Gay Christians have a special place reserved in John Paulk's vision of hell.
"The term 'gay Christian' is an oxymoron," Paulk tells Westword. "If someone is calling himself a 'believer' and is practicing blatant sin, he is laughing in the face of God. I don't mean that to be offensive. But they are living apart from Scripture. The nature of God is expressed in the heterosexual relationship."

Despite all the talk about God, when you pull back the covers on this anti-gay campaign, you find a shrewd plan of media manipulation that dates back several years but is far from pre-ordained. And John Paulk himself, while lying in bed with his wife, still thinks about having sex with men, as he did when he was an $80-an-hour hooker. Some things never change.

Sleeping in a garage doesn't make you an automobile," cracks Stan, the elder statesman of a group of Denver ex-ex-gay Christians who feverishly fought to go straight before eventually coming to terms with their sexuality and spirituality. These ex-ex-gays have decided to mount a speaking campaign of their own aimed at convincing people that being gay is okay and doesn't prevent you from being a Christian.

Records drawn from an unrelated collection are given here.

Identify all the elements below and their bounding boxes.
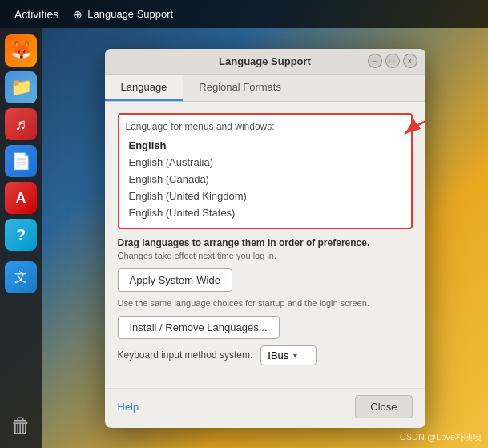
software-icon: A (16, 190, 26, 207)
dock-item-firefox[interactable]: 🦊 (5, 34, 37, 67)
dock: 🦊 📁 ♬ 📄 A ? 文 🗑 (0, 28, 42, 448)
help-icon: ? (16, 226, 26, 244)
dock-item-trash[interactable]: 🗑 (5, 410, 37, 442)
dialog-tabs: Language Regional Formats (105, 75, 425, 102)
firefox-icon: 🦊 (10, 40, 32, 61)
keyboard-row: Keyboard input method system: IBus ▾ (118, 345, 413, 365)
keyboard-method-select[interactable]: IBus ▾ (260, 345, 317, 365)
language-item-us[interactable]: English (United States) (126, 204, 405, 221)
close-button[interactable]: Close (355, 395, 412, 418)
dock-item-rhythmbox[interactable]: ♬ (5, 108, 37, 140)
dialog-overlay: Language Support − □ × Language Regional… (42, 28, 488, 448)
watermark: CSDN @Love朴咦咦 (400, 431, 482, 443)
top-bar: Activities ⊕ Language Support (0, 0, 488, 28)
dock-item-language[interactable]: 文 (5, 261, 37, 293)
drag-subhint: Changes take effect next time you log in… (118, 251, 413, 260)
close-window-icon: × (408, 57, 412, 65)
dialog-title: Language Support (219, 55, 311, 67)
language-icon: 文 (14, 269, 27, 286)
keyboard-label: Keyboard input method system: (118, 349, 253, 361)
app-indicator: ⊕ Language Support (73, 8, 173, 21)
globe-icon: ⊕ (73, 8, 83, 21)
language-item-english[interactable]: English (126, 137, 405, 154)
dock-item-help[interactable]: ? (5, 219, 37, 251)
language-item-uk[interactable]: English (United Kingdom) (126, 188, 405, 204)
language-list-section: Language for menus and windows: English … (118, 113, 413, 229)
language-item-canada[interactable]: English (Canada) (126, 171, 405, 188)
language-list: English English (Australia) English (Can… (126, 137, 405, 221)
dialog-footer: Help Close (105, 388, 425, 428)
dock-item-text-editor[interactable]: 📄 (5, 145, 37, 177)
rhythmbox-icon: ♬ (15, 115, 27, 134)
app-name-label: Language Support (87, 8, 173, 20)
language-support-dialog: Language Support − □ × Language Regional… (105, 49, 425, 428)
dock-item-software[interactable]: A (5, 182, 37, 214)
dock-item-files[interactable]: 📁 (5, 71, 37, 103)
apply-btn-row: Apply System-Wide (118, 268, 413, 292)
keyboard-value: IBus (268, 349, 288, 361)
activities-button[interactable]: Activities (8, 5, 65, 24)
dialog-body: Language for menus and windows: English … (105, 102, 425, 388)
dock-separator (9, 256, 33, 256)
apply-system-wide-button[interactable]: Apply System-Wide (118, 268, 232, 292)
minimize-icon: − (373, 57, 377, 65)
apply-description: Use the same language choices for startu… (118, 298, 413, 308)
dialog-titlebar: Language Support − □ × (105, 49, 425, 75)
drag-hint-bold: Drag languages to arrange them in order … (118, 237, 370, 248)
trash-icon: 🗑 (10, 414, 31, 438)
drag-hint: Drag languages to arrange them in order … (118, 237, 413, 248)
language-section-label: Language for menus and windows: (126, 121, 405, 132)
install-remove-languages-button[interactable]: Install / Remove Languages... (118, 316, 280, 339)
maximize-icon: □ (390, 57, 394, 65)
dialog-controls: − □ × (368, 54, 417, 68)
install-btn-row: Install / Remove Languages... (118, 316, 413, 339)
tab-language[interactable]: Language (105, 75, 184, 101)
text-editor-icon: 📄 (11, 151, 31, 171)
maximize-button[interactable]: □ (385, 54, 400, 68)
dropdown-arrow-icon: ▾ (293, 351, 297, 360)
close-window-button[interactable]: × (403, 54, 417, 68)
help-link[interactable]: Help (118, 401, 139, 413)
minimize-button[interactable]: − (368, 54, 382, 68)
language-item-australia[interactable]: English (Australia) (126, 154, 405, 171)
tab-regional-formats[interactable]: Regional Formats (183, 75, 297, 101)
files-icon: 📁 (10, 77, 32, 98)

"He's where we were," Stan says of John Paulk. "He's in denial."
The personal stories of Stan and eighteen other gay and lesbian Christians, members of the local chapter of Evangelicals Reconciled, appear in a slim self-published book called Speaking Out. Lacking the dollars of the well-financed ex-gay campaign, they aim to spread the word that they're here, they're queer, and they love Jesus.

The nineteen range in age from 30 to 69. Six have been married, three have children and ten are in "committed life partnerships." Half are Colorado natives. The group's members include architects and teachers; some work in the fields of health care, computers, real estate and veterinary medicine. Most of them grew up in extremely conservative Christian homes; some were the children of preachers and became church workers themselves. Exiled from their beloved evangelical churches, which teach that homosexuality is an abomination, they have found other places to pray.

Bev, 52, spent much of her life as a married, devoutly Christian woman. She refused to give up her faith, despite the fact that the evangelical churches condemned homosexuality. Now living a lesbian life in a committed relationship with another Christian woman, her faith is as strong as it ever was.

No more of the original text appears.